The work done by Northeastern University researchers opens the doors to develop new cancer treatments, antibiotics and insect protection for crops.
Northeastern University researchers resurrected an extinct plant gene, turning back the evolutionary clock to pave a path forward for the development and discovery of new drugs.
Specifically, the team, led by Jing-Ke Weng, a professor of chemistry, chemical biology and bioengineering at Northeastern, repaired a defunct gene in the coyote tobacco plant. In a new paper, they detail their discovery of a previously unknown kind of cyclic peptide, or mini protein, called nanamin that is easy to bioengineer, making it “a platform with huge potential for drug discovery,” Weng says.

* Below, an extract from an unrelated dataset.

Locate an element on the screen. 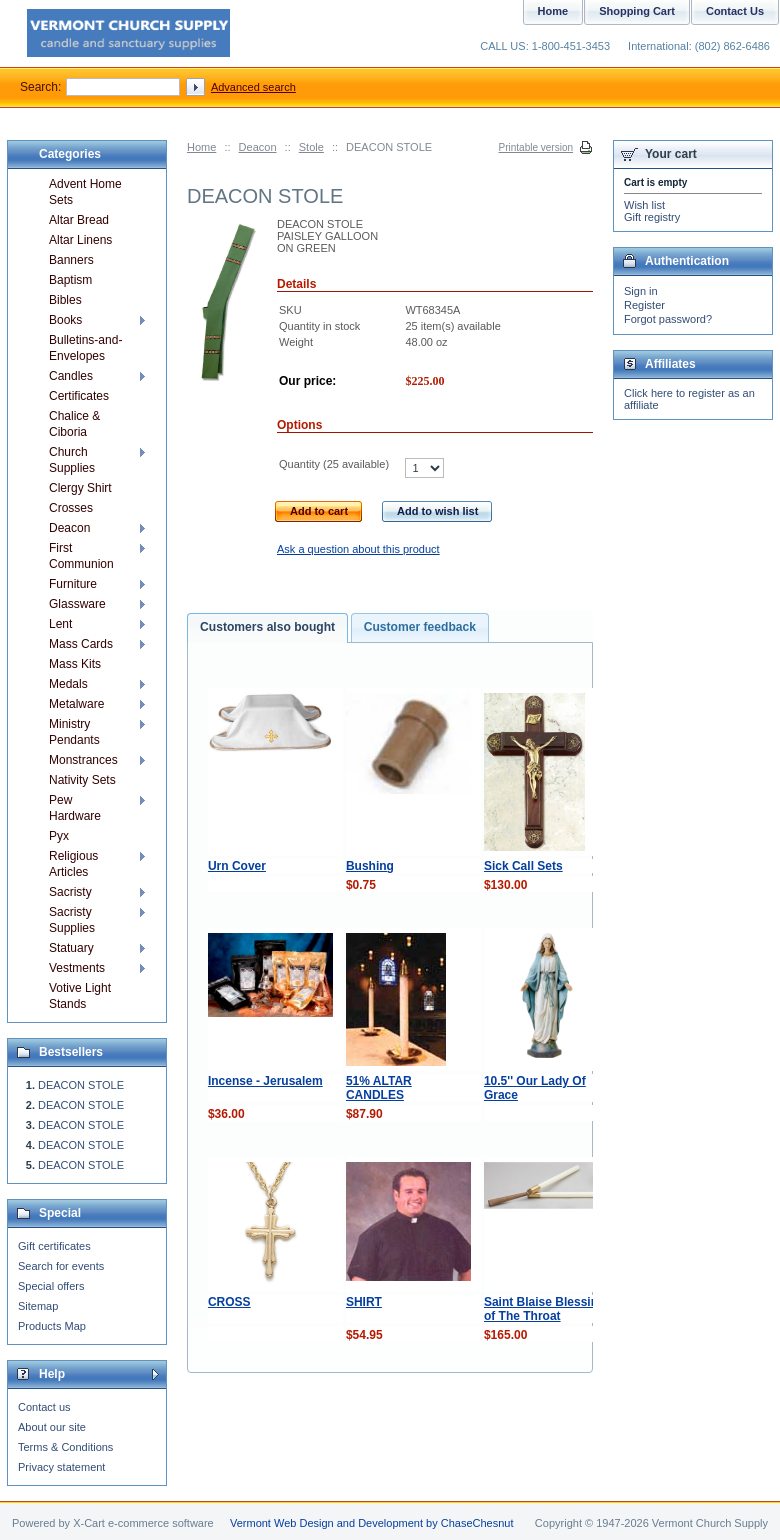 This screenshot has height=1540, width=780. Gift registry is located at coordinates (652, 217).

“It will provide chemical biologists with other tools to develop new peptide-based cancer treatments, for discovering new antibiotics and also for agricultural applications for defense against pathogens and insects,” Weng says.

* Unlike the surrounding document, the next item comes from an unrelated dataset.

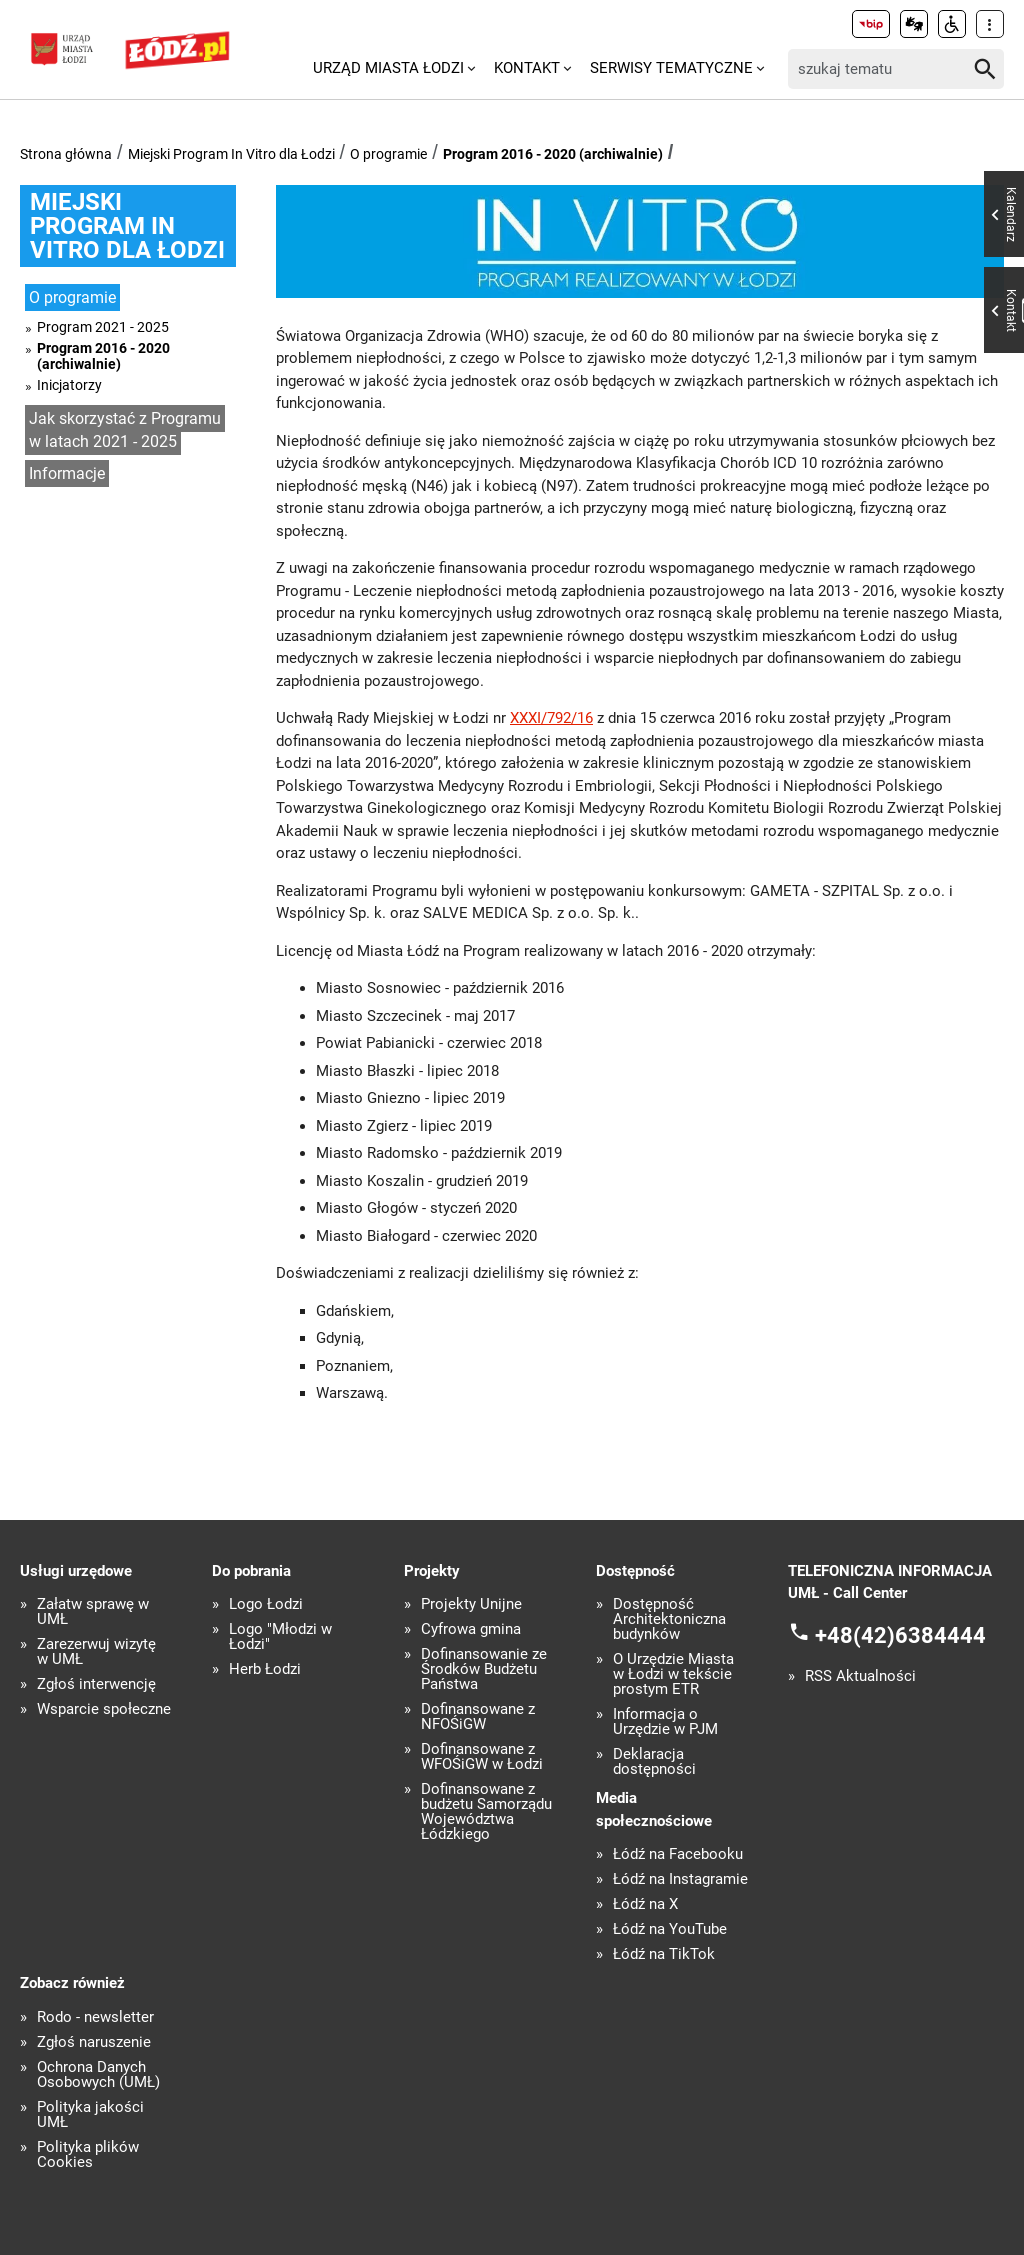  Describe the element at coordinates (67, 473) in the screenshot. I see `Informacje` at that location.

Plants have driven countless innovations in the discovery and development of new drugs. However, Weng says there has been a more recent turn toward human-synthesized compounds that are not nearly as efficient as using a plant’s natural evolutionary process.
“If you start with random compounds, it’s actually pretty hard to get it to be druglike,” Weng says. “Evolution over hundreds of millions of years has done its job, so very likely nanamin and its analogs are already playing certain roles in nature. We’re just leveraging that and using that for drug discovery.”

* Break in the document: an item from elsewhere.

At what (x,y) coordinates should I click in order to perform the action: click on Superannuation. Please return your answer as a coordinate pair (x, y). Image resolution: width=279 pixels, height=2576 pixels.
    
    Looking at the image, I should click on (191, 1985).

That’s where cyclic peptides present an opportunity. Made up of short strings of amino acids, cyclic peptides are very small and almost tailor-made for use in drug development.
“Cyclic peptides are much smaller, so it’s like a small molecule drug but has the chemical features of a protein. You can also engineer it,” Weng says. “We can easily generate a library that produces millions of these peptides that can be used for drug screening.”
Weng’s Institute for Plant-Human Interface previously discovered that cyclic peptides exist in plants, which brought him to coyote tobacco, which is common in the Western United States. As Weng and his team delved into the genetic code of this plant, they discovered a pseudogene that was no longer functional.
This particular gene had previously encoded the cyclic peptide nanamin in coyote tobacco, but over time, due to adaptive mutations, it had faded away into the evolutionary past. But that didn’t stop Weng and his team.
They found that this gene still existed in related plant species and, using a new method called molecular gene resurrection, cloned the gene and corrected the mutation.
“To our surprise, we were able to recover the ancestral function of this gene,” Weng says. “We are trying to game the process that otherwise would take tens of millions of years to occur naturally, to be able to do it within just months or years in a lab.”
Beyond resurrecting an extinct gene, Weng says their research proves the viability of cyclic peptides, and nanamin specifically, as the foundation for a number of novel uses.
Nanamin’s size and chemical mutability makes it an asset for discovering new drugs; Weng and his lab are already using it to discover new drugs for cancer treatment. However, its uses extend to agriculture as well, he says.
In 2024, his lab started a collaboration with Bayer Crop Science and they are using cyclic peptides to develop anti-insect traits in corn and bean crops. The ease with which they can be easily coded and transplanted into crops from their original host plant is a novel approach to building crop resilience in a changing climate.
More broadly, delving into the genetics and chemical traits of coyote tobacco helped the researchers “capture evolution in action” in a way that could help us understand and appreciate the plants we walk by almost every day, he explains.
“The whole lifestyle for plants is to be a very good chemist,” Weng says. “They’re masters of chemistry. They have to evolve to produce so many compounds as their unique languages to communicate with the outside world. … This is one example we’re uncovering here.”